The same applied to the activity of agriculture officials (in this case 24), given that an essential goal of the action was the confiscation of agricultural products. The task was the total encirclement and annihilation of the partisan groups and the securing and pacification of this area, in order to collect the stocks of agricultural products and take them away, reported General Major v. Bechtolsheim. Instead of the expected at least 10–20,000 units of cattle the reported booty consisted of only 2,454 cattle, 2,286 sheep, 115 tons of grain, 120 tons of potatoes and more. In this respect fundamental difficulties for the Germans showed up, which were also characteristic of later actions. The affected area had until then delivered no agrarian products to the Germans (no collection at all so far due to partisan activity). The economy staff in Bobrujsk had prior to the operation suggested to either occupy the area militarily on a constant basis or to carry out a total collection including the last cow and the seed grain, which would lead to a deterioration of the mood of the population. For a longer occupation there were not enough troops, however, and the total collection was a task almost impossible to solve due to transportation difficulties caused by the weather. From the point of view of the agriculture authorities the operation was thus condemned to fail as a collection operation, given that the confiscation remained a partial success and the so-called pacification as a pre-condition for a long-term exploitation of labor did not occur. As will be shown, the agrarian administration could nevertheless consider the strategy of the great operations against partisans to make sense due to other reasons.

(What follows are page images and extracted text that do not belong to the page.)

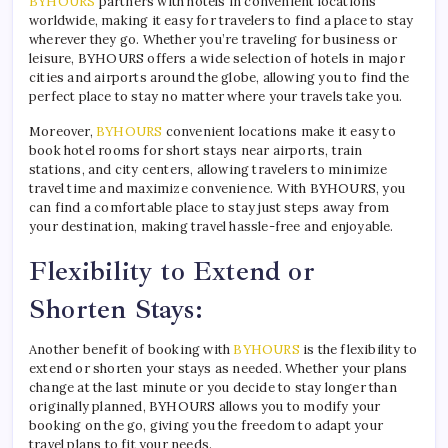
BYHOURS
partners with hotels in convenient locations
worldwide, making it easy for travelers to find a place to stay
wherever they go. Whether you’re traveling for business or
leisure, BYHOURS offers a wide selection of hotels in major
cities and airports around the globe, allowing you to find the
perfect place to stay no matter where your travels take you.
Moreover,
BYHOURS
convenient locations make it easy to
book hotel rooms for short stays near airports, train
stations, and city centers, allowing travelers to minimize
travel time and maximize convenience. With BYHOURS, you
can find a comfortable place to stay just steps away from
your destination, making travel hassle-free and enjoyable.
Flexibility to Extend or
Shorten Stays:
Another benefit of booking with
BYHOURS
is the flexibility to
extend or shorten your stays as needed. Whether your plans
change at the last minute or you decide to stay longer than
originally planned, BYHOURS allows you to modify your
booking on the go, giving you the freedom to adapt your
travel plans to fit your needs.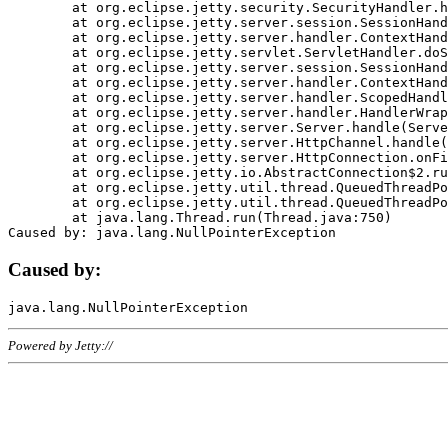
	at org.eclipse.jetty.security.SecurityHandler.handle(SecurityHandler.java:578)

	at org.eclipse.jetty.server.session.SessionHandler.doHandle(SessionHandler.java:221)

	at org.eclipse.jetty.server.handler.ContextHandler.doHandle(ContextHandler.java:1111)

	at org.eclipse.jetty.servlet.ServletHandler.doScope(ServletHandler.java:498)

	at org.eclipse.jetty.server.session.SessionHandler.doScope(SessionHandler.java:183)

	at org.eclipse.jetty.server.handler.ContextHandler.doScope(ContextHandler.java:1045)

	at org.eclipse.jetty.server.handler.ScopedHandler.handle(ScopedHandler.java:141)

	at org.eclipse.jetty.server.handler.HandlerWrapper.handle(HandlerWrapper.java:98)

	at org.eclipse.jetty.server.Server.handle(Server.java:461)

	at org.eclipse.jetty.server.HttpChannel.handle(HttpChannel.java:284)

	at org.eclipse.jetty.server.HttpConnection.onFillable(HttpConnection.java:244)

	at org.eclipse.jetty.io.AbstractConnection$2.run(AbstractConnection.java:534)

	at org.eclipse.jetty.util.thread.QueuedThreadPool.runJob(QueuedThreadPool.java:607)

	at org.eclipse.jetty.util.thread.QueuedThreadPool$3.run(QueuedThreadPool.java:536)

	at java.lang.Thread.run(Thread.java:750)

Caused by:
Powered by Jetty://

The development and results of Operation Bamberg were followed with attention by high and highest authorities. The commander of the rear area of Army Group Center, for instance, constantly kept himself informed. While he internally remarked that the result had been not fully satisfactory because the partisans had got away and among those reported by the division as partisan helpers there seem to have been many who had only very loose connections to the partisans, he congratulated the 707th infantry division nevertheless on its having annihilated 3,000 partisans. Army Group Center and its supreme commander v. Kluge also let themselves be informed on a regular basis. Also informed were the head of the administration department at the Army High Command/Quartermaster General, Schmidt v. Altenstedt, General Quarter Master Wagner himself and through him also Hitler.

The Major Actions were not invented with Operation Bamberg. An action near Sewsk (Sjwosk) to the south of Lokot in the Briańsk area, apparently in support of the local self-administration district of Russian collaborators and claiming 1,936 lives, had been carried out shortly before by a Hungarian unit. (Here also the Germans thus tried to transfer the responsibility to allied troops.) It was the Operation Bamberg, however, that became a model in many respects.

The operation Bamberg was the beginning of a series of campaigns of plunder, murder and deportation against the peasant population of Belarus in the surroundings of the partisan areas.

Some Slovak soldiers were involved in the operation, on the German side.